この講演はトータルブレインケアが主催し、内田洋行が共催する講演で、どちらも申し込むだけで無料で視聴できるので、まだ申し込みがお済みでない方は、是非今からお急ぎ申し込みをお願いしたい。

90分の講演が両者同じ内容になっては分けて配信する意味がないので、それぞれ違った角度から話をさせていただく予定である。そのため通所介護の方は、「顧客確保と事業拡大に向けて」というサブテーマとし、特養の方は、「LIFE対応と人材マネジメント」をサブテーマとした。どうぞお楽しみに。

ところで今後の介護事業経営を考える際に、一番重要になる情報は制度改正や報酬改定の動向であることは間違いがない。

それはなぜかと言えば、制度改正と報酬改定は団塊の世代がすべて90歳に達する2039年以降を視野に入れて、制度の持続性保持のために行われているからであり、1980年代半ばのように、高齢者介護制度を抜本的に改革しようという動きはまったくないからだ。

ということは、仮に政権交代があったとしても今後20年以上は介護保険制度が継続されることは確実であり、公費中心に収益を得る介護事業にとって、介護保険制度と報酬単価の今後の動きが、事業戦略上、最も知っておかねばならない情報となるからである。

しかしどんなに正確な情報をつかんで、それに沿った的確な事業戦略を練ったとしても、足元で働いている従業員の管理をしっかりしていないことには、すべての事業戦略は根底から崩壊し、あって無きものになりかねない。
落陽
例えば、「夜勤専任者が指名手配された特養の評判とその教訓」で論評した職員のような人間が、一人でも存在するだけで、介護事業者は経営危機に陥るかもしれない。

当該事件が起きた特養は、過去に行政から虐待を指摘され改善指導を受けていたとのことで、それにもかかわらず当該事件の犯行現場となったということは、今後、被害者遺族等から事業者管理責任を問われ、損害賠償を請求される恐れがある。

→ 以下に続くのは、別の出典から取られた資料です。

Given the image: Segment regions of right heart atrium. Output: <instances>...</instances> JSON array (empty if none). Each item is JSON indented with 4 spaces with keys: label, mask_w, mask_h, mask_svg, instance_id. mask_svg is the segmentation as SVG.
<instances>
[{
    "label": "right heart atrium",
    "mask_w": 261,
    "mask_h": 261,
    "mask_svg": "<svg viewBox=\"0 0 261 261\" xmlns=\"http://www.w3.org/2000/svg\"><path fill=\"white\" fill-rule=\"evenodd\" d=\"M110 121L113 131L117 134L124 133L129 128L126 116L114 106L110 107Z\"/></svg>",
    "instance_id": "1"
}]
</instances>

社会や地域住民からは、虐待や犯罪が繰り返されている特養というレッテルが張られて、道義的責任も問う声が挙がってくるだろう。そのことによって今後は利用者確保・従業員確保の両面で困難さが増すと思え、そのことが事業経営上の大きなネックとなってくることは容易に想像がつく。

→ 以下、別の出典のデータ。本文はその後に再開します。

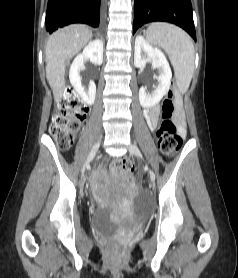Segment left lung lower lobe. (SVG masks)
Masks as SVG:
<instances>
[{
  "label": "left lung lower lobe",
  "instance_id": "obj_1",
  "mask_svg": "<svg viewBox=\"0 0 238 278\" xmlns=\"http://www.w3.org/2000/svg\"><path fill=\"white\" fill-rule=\"evenodd\" d=\"M154 21L176 24L196 41L190 0H135L133 34L145 23Z\"/></svg>",
  "mask_w": 238,
  "mask_h": 278
}]
</instances>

先の見える従業員なら、このような施設を退職して、もっと未来のある介護事業者で働こうとするのは当然で、退職者が続出する恐れもある。そうなると事件の背景にある人材不足を永遠に解消できない状態となることも必然ではないかと思う。

要するにお先真っ暗になるのだ・・・。

そうならないための人事管理・労務管理が絶対に必要だということを、関係者は肝に銘ずる必要がある。

さすれば介護事業経営者は、外に向けてアンテナを張る以上に、内側に向けたアンテナを張って、自らの足元の介護事業で働く人の姿を知らねばならない。

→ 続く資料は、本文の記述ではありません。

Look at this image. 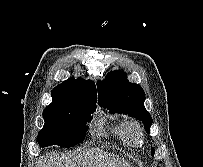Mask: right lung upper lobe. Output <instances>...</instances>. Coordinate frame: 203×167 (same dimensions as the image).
Segmentation results:
<instances>
[{"mask_svg": "<svg viewBox=\"0 0 203 167\" xmlns=\"http://www.w3.org/2000/svg\"><path fill=\"white\" fill-rule=\"evenodd\" d=\"M52 103L44 110H53L65 107L72 103L83 101L97 102V93L94 82L81 78H70L52 90Z\"/></svg>", "mask_w": 203, "mask_h": 167, "instance_id": "right-lung-upper-lobe-1", "label": "right lung upper lobe"}]
</instances>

特に介護施設は、夜間一定のフロア内でワンオペ業務とならざるを得ない点が問題だ。それはワンオペ夜勤をする職員の心づもり一つで、何でもできてしまう状態であるという意味だ。

そこで利用者の尊厳に最大限配慮して介護業務を行うことができるのか、従業員自身の都合を優先し、機械的作業をこなすだけで利用者への配慮を欠いてしまうのかは、日ごろの人権教育によって左右されるのである。

職場全体で人間尊重という福祉援助の価値前提を理解できる人材育成システムを創り、その価値前提を護り抜いて仕事をするのが当然であるという職場環境を創らねばならない。

そのためには経営者や管理職がより高い人権意識をもって、尊厳を護りぬく理念を掲げ、その理念を実現するための職場のルールを創り上げ、それを遵守できない従業員は、自分の職場に必要のない人材と割り切って事業経営を行う覚悟が必要だ。

そうした経営を貫いて、人を護る介護事業を展開していけば、自ずと人を護りたいという動機づけを持つ良い人材が集まってくる。そういう人たちによって、介護の場から優れたサービスが生まれ、サービスの品質向上結果が顧客を呼ぶだろう。そういう経営を目指すことが、結局のところ介護事業経営で一番必要なことなのだろうと思う。

その基盤が人間尊重の価値前提であり、その価値を生むものが利用者=顧客に対するサービスマナー意識であることに気が付かねばならない。